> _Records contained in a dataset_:
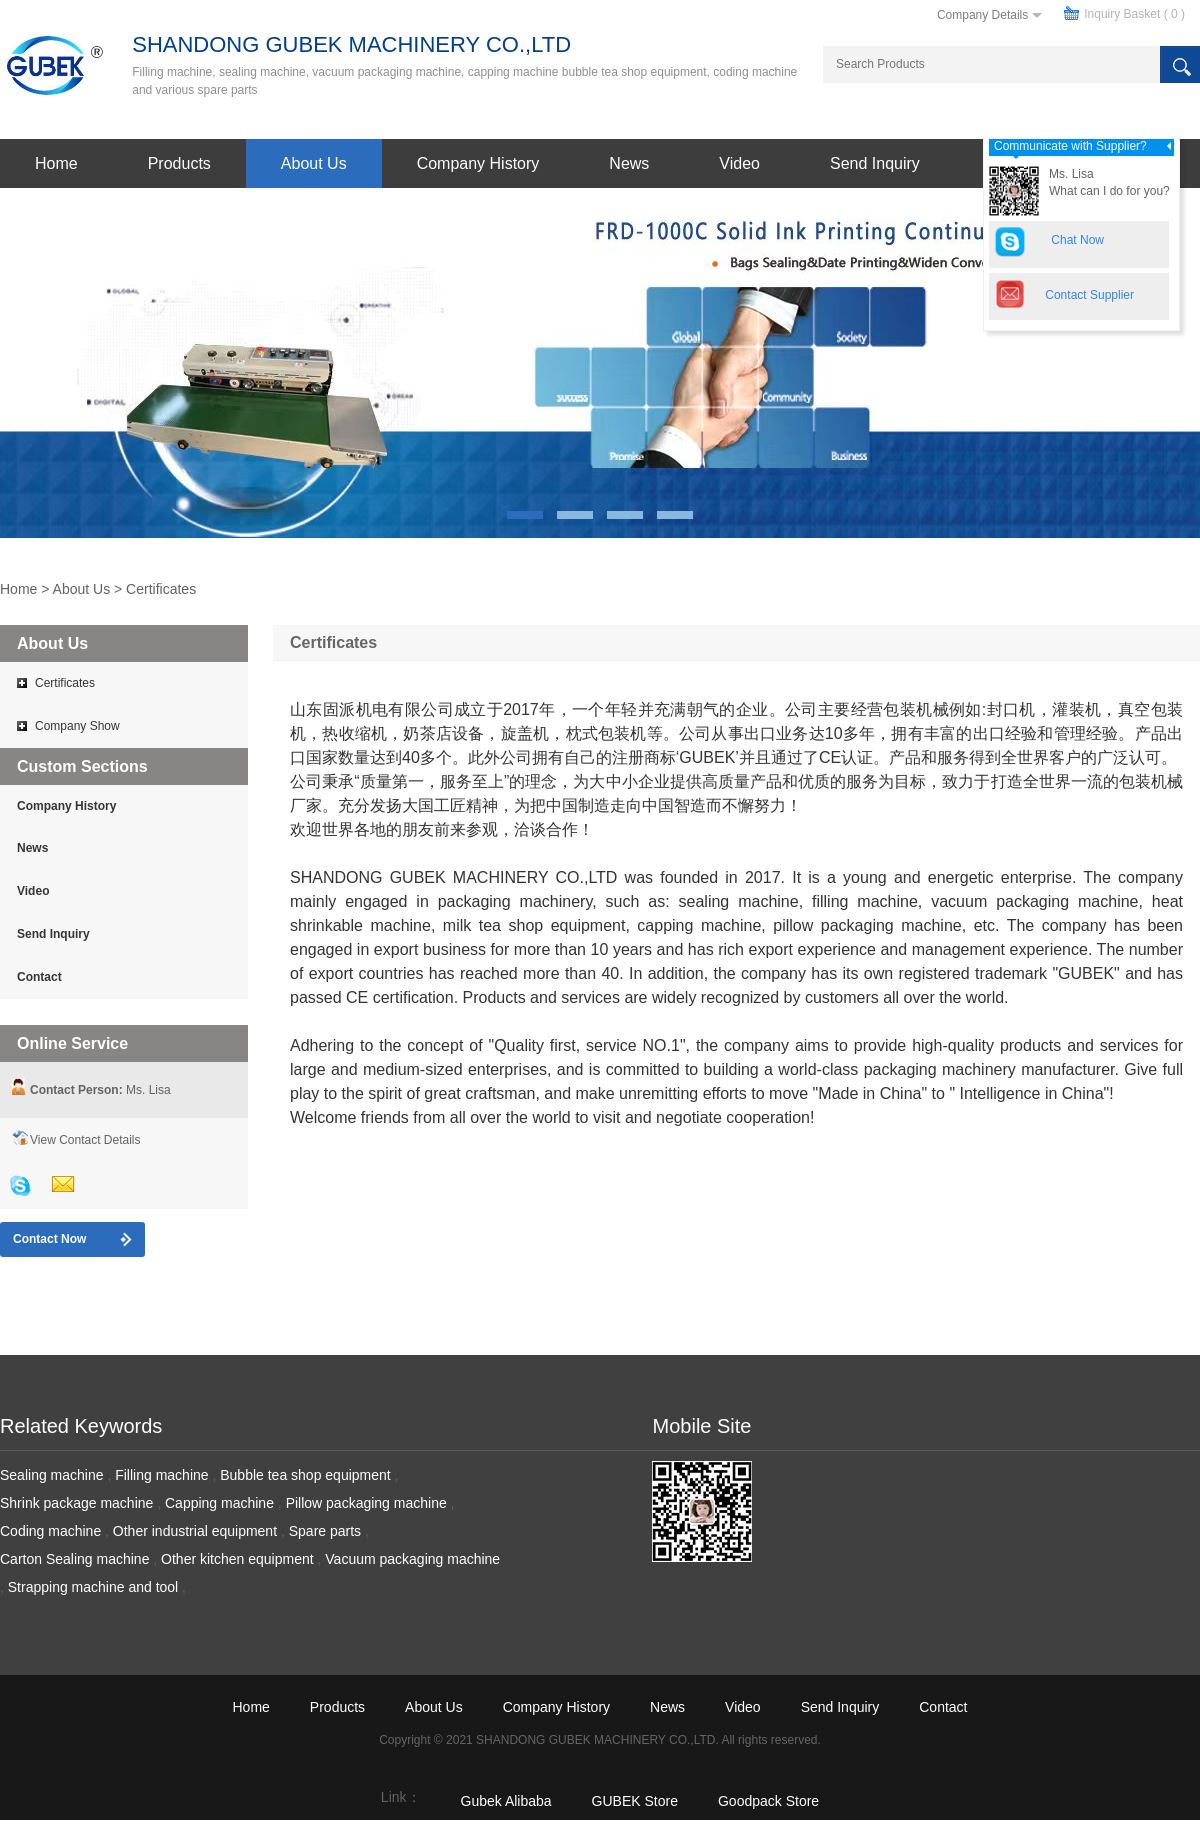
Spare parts (325, 1531)
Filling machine (161, 1475)
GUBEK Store (635, 1801)
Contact (39, 977)
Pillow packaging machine (366, 1503)
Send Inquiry (875, 163)
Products (179, 163)
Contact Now (49, 1239)
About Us (314, 163)
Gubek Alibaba (506, 1801)
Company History (478, 163)
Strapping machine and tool (93, 1587)
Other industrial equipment (195, 1531)
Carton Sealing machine (74, 1559)
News (629, 163)
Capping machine (219, 1503)
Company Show (77, 726)
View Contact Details (85, 1140)
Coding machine (50, 1531)
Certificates (161, 589)
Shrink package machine (76, 1503)
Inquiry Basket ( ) (1134, 14)
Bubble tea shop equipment (305, 1475)
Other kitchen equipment (237, 1559)
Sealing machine (52, 1475)
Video (739, 163)
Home (56, 163)
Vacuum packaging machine (412, 1559)
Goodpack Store (768, 1801)
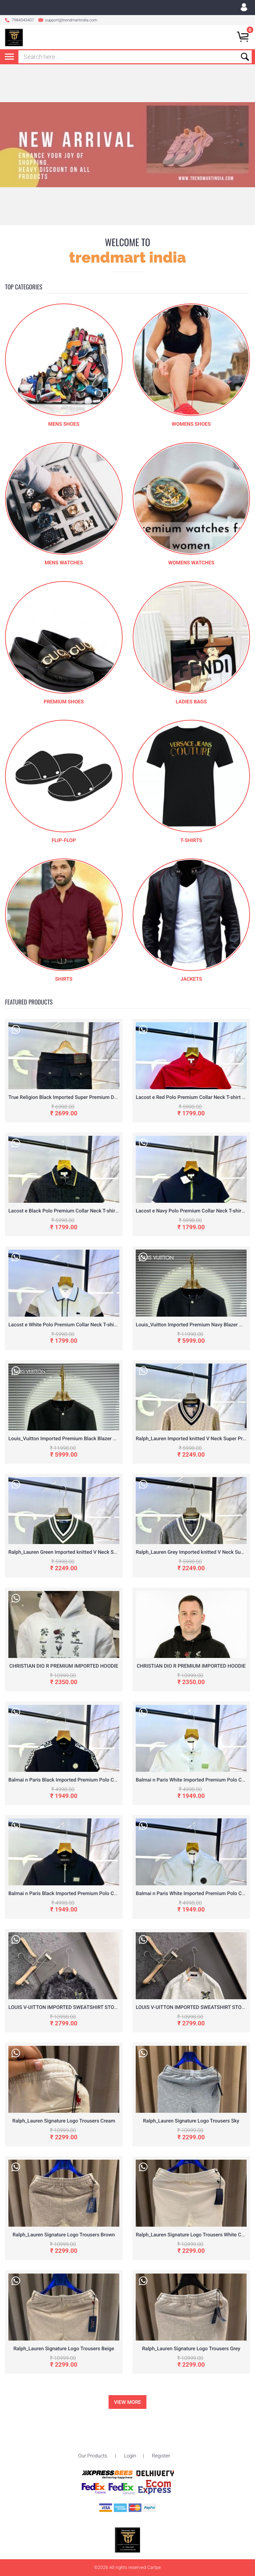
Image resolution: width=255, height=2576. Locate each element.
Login (130, 2434)
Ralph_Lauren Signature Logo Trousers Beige (63, 2349)
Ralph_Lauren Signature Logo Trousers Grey (191, 2349)
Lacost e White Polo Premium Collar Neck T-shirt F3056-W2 (75, 1325)
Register (161, 2434)
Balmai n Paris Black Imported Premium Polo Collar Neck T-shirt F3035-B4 (91, 1780)
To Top (127, 2561)
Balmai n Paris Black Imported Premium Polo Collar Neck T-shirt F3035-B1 (91, 1893)
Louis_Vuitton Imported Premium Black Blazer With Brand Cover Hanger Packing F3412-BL (110, 1439)
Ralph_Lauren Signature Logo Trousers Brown (64, 2235)
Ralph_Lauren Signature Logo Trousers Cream (63, 2121)
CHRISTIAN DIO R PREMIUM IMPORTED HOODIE (63, 1666)
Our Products (93, 2434)
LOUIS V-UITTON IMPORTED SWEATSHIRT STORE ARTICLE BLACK (83, 2007)
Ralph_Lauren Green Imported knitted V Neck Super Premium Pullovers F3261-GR (99, 1552)
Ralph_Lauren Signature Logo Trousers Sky (191, 2121)
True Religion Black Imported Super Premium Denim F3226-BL (78, 1097)
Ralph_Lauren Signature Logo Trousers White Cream (194, 2235)
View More (127, 2402)
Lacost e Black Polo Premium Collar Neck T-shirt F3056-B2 (74, 1211)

> _Try it_: The line with "View More (127, 2402)" and all lines after it through the end of the data above: write these out exactly and add nothing.

> _Result_:
View More (127, 2402)
Lacost e Black Polo Premium Collar Neck T-shirt F3056-B2 (74, 1211)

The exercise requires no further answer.